He said the EU could provide low-cost, long maturity loans and consideration must also be given to special grants from EU states, and higher development assistance.
In an op-ed in the Wall Street Journal, Ackermann said Britain’s recent decision to leave the union was a major shock for the UK and the EU, and has reignited the debate about how best to achieve the objectives of the European project.
He said views on the way forward differed, but the consensus was that more convergence and solidarity were needed.
The island’s potential reunification offered the EU the opportunity to demonstrate its ideals and the value of its policy and institutional framework, the BoC chairman said.
“EU support for Cyprus’ potential reunification would clearly make a difference to Cyprus, but also demonstrate that the policy, institutional and legal framework that the EU has painfully built can provide the basis for uniting the peoples of Europe.”
Ackermann wrote that progress had been achieved between Greek and Turkish Cypriots in the reunification negotiations but certain issues still had to be addressed.

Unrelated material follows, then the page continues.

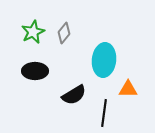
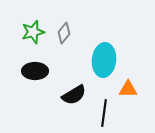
green star: rotated 10 degrees clockwise
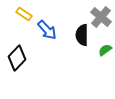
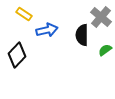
blue arrow: rotated 60 degrees counterclockwise
black diamond: moved 3 px up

The Swiss banker said viability of any solution would entail large financing needs but a successful agreement would have major potential benefits for both communities and the region in general.
Once the solution was endorsed by the people, the EU should pledge “that it will stand ready to provide appropriate financial assistance.”
Low-cost loans and higher development assistance should be granted but they will not be enough, he said.
“Consideration should be given to special grants from EU states, as well as loans with long maturity, low interest, and long grace periods from special agencies such as the European Stability Mechanism.”